DEV Community

Cover image for Improving Operational Excellence using Game Days
Gerald Stewart for AWS Community Builders

Posted on

Improving Operational Excellence using Game Days

A game day is a practice event that simulates a failure or outage so that you can test your systems, your processes and your team's response to remediate or act on that particular event.

AWS defines operational excellence as

The Operational Excellence pillar includes the ability to support the development and run workloads effectively, gain insight into their operations, and continuously improve supporting processes and procedures to deliver business value.

To me, game days go hand-in-hand with the Operational Excellence pillar of the Well-Architected framework. They are even explicitly called out under the anticipate failure design principle.


I ran a few game-day scenarios earlier this year with my team to get them comfortable with the prospect of providing 24/7 on-call support for our applications.

However, I found it difficult to identify scenarios and even harder to accurately reproduce them in a not-so-obvious way.

At re:Invent this year, my favourite session of the week was on this exact topic. It wasn't recorded, so I'd like to share with you all what I took away from that session in this blog.


Examples of Game Day Events/Types

  • Security Incidents
  • Someone leaving the company/team
  • Infrastructure outage
  • Application outage

When should I run a Game Day?

Regular Cadence
Game days should be run regularly to help your team develop a muscle memory for incident response. Your company likely runs regular safety drills to ensure employees know what to do in the event of a fire, this is no different.

Architectural Changes
If you make substantial architecture or design changes to your application, it might also be worth running a game day to ensure all team members are aware of the changing points-of-failure to be aware of in applications.

Team Changes
Someone joining or leaving a team can have a big impact on the team's ability to resolve. Often team members become a "crutch" in these types of scenarios. If your star incident resolver leaves you to need to ensure the team is capable and confident in supporting your application.

The same can be said about a new joiner. Getting them up to speed quickly by running game days in a controlled environment is a great way to build confidence and should be considered part of the onboarding process for any team supporting applications in production.


Building Effective Game Days

Part 1: How can someone triaging this scenario effectively detect that it is happening?

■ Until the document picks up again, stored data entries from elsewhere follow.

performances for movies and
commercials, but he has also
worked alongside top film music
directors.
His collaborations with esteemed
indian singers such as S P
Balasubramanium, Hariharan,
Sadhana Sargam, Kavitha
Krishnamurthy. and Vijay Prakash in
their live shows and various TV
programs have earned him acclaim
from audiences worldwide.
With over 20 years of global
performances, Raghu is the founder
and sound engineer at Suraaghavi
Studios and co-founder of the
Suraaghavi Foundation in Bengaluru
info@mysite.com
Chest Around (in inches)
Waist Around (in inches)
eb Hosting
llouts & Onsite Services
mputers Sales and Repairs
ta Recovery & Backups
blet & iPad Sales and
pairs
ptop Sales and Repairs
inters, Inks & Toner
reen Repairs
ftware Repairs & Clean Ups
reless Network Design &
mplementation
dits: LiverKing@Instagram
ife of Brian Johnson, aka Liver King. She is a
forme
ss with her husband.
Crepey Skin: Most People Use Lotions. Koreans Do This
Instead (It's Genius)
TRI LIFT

In order for a scenario to be considered valid, there must be an effective way of detecting that something is actually happening. Let's look at an example:

Scenario: A Lambda function invoked through an API Gateway is producing a 5XX response code
In this scenario, an effective troubleshooting method may be alerting for 5XX errors at an API Gateway level.

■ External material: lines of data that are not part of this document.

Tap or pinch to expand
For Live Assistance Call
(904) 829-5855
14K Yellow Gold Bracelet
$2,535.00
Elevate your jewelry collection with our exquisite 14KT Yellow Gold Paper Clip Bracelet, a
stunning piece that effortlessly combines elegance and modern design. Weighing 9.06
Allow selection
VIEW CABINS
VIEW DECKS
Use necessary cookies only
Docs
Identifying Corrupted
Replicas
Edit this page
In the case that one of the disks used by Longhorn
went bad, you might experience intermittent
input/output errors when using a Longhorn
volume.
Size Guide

If you are identifying scenarios and struggling to find effective methods of detecting them occurring, you should consider creating monitoring or processes to enable the detection of these.

Some more examples:

  • IP Address exhaustion - Monitored using CloudWatch alarm
  • Denial of Service - Abnormal traffic pattern alarm
  • Lambda timeouts - Alerting off CloudWatch metric

Part 2: How can someone resolve this scenario in an effective and efficient manner?

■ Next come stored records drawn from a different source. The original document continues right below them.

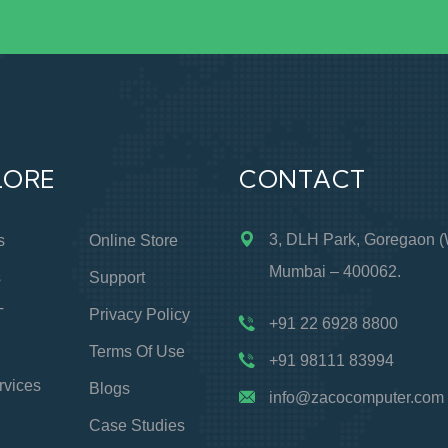
LORE
CONTACT
3, DLH Park, Goregaon (
s
Online Store
Mumbai – 400062.
s
Support
T
Privacy Policy
+91 22 6928 8800
Terms Of Use
+91 98111 83994
rvices
Blogs
info@zacocomputer.com
Case Studies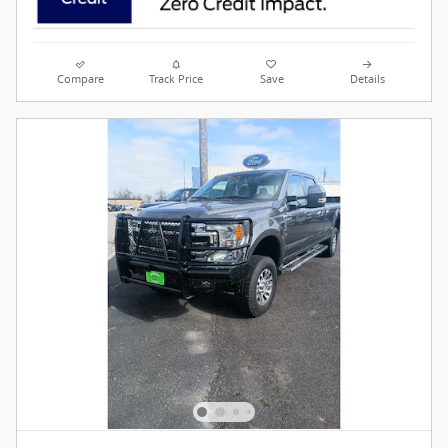
Compare
Track Price
Save
Details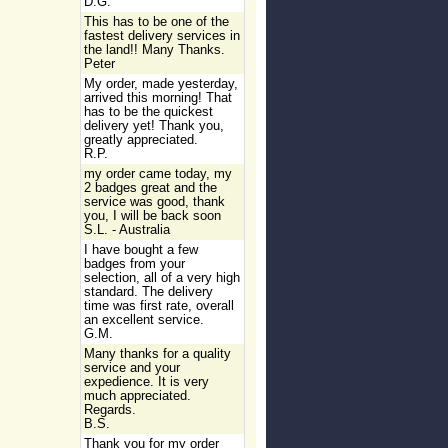
D.G.
This has to be one of the
fastest delivery services in
the land!! Many Thanks.
Peter
My order, made yesterday,
arrived this morning! That
has to be the quickest
delivery yet! Thank you,
greatly appreciated.
R.P.
my order came today, my
2 badges great and the
service was good, thank
you, I will be back soon
S.L. - Australia
I have bought a few
badges from your
selection, all of a very high
standard. The delivery
time was first rate, overall
an excellent service.
G.M.
Many thanks for a quality
service and your
expedience. It is very
much appreciated.
Regards.
B.S.
Thank you for my order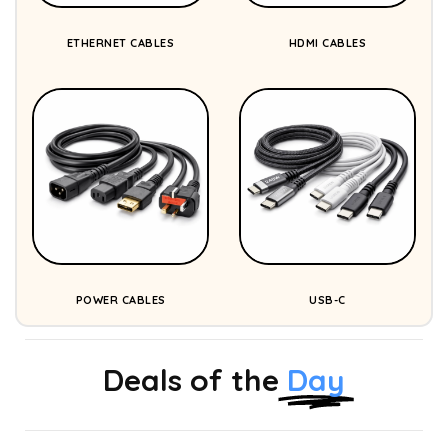
ETHERNET CABLES
HDMI CABLES
POWER CABLES
USB-C
Deals of the
Day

After identifying a scenario, we need to make sure that the team has the relevant skills and information to resolve the scenario in an effective and efficient manner. This can be as simple as knowing where to look at the status of alerts or ensuring they have the correct permissions to view logs.

For more specific application-level errors runbooks can be useful to understand the meaning behind error messages, or knowing who to page at 3 am at when it's a pesky downstream service causing the error.

Scenario: A team member is called for an out-of-hours system outage
Upon receiving a call about a system outage, the team member knows the location of the alerting and runbook so that they can effectively respond to the presented issue. They can resolve this on their own without the need to escalate further.

If gaps have been identified here, before proceeding with the game day scenario make sure the necessary documentation exists and the entire team is aware of it

Part 3: As a "game master" how can this scenario be reproduced in a simulated and controlled environment?

In order to trigger a scenario, it needs to be able to be reproducible.

Let's look at some examples and how they can be reproduced:

This is often the piece I find most challenging, you may need to get creative. Currently, AWS FIS only supports EC2, ECS, EKS and RDS. As someone who works mostly with AWS-managed serverless services, I would love to see support for Lambda, API Gateway, CloudFront and DynamoDB so that this is less of a headache!

Part 4: What is the category/classification of this scenario?

Scenarios can be broadly grouped into two wide categories:

  • AWS outages/issues
  • Application level outages/issues

It's a good idea to run a mix of both types of scenarios so that team members understand troubleshooting, resolutions or escalation paths for both types.

Part 5: What is the estimated time a trained person should resolve this scenario in?

We should assign each scenario two time values:

  • Expected resolution time: The expected time a trained individual should resolve this issue in.
  • Maximum run time: The maximum amount of time the scenario is allowed to run for.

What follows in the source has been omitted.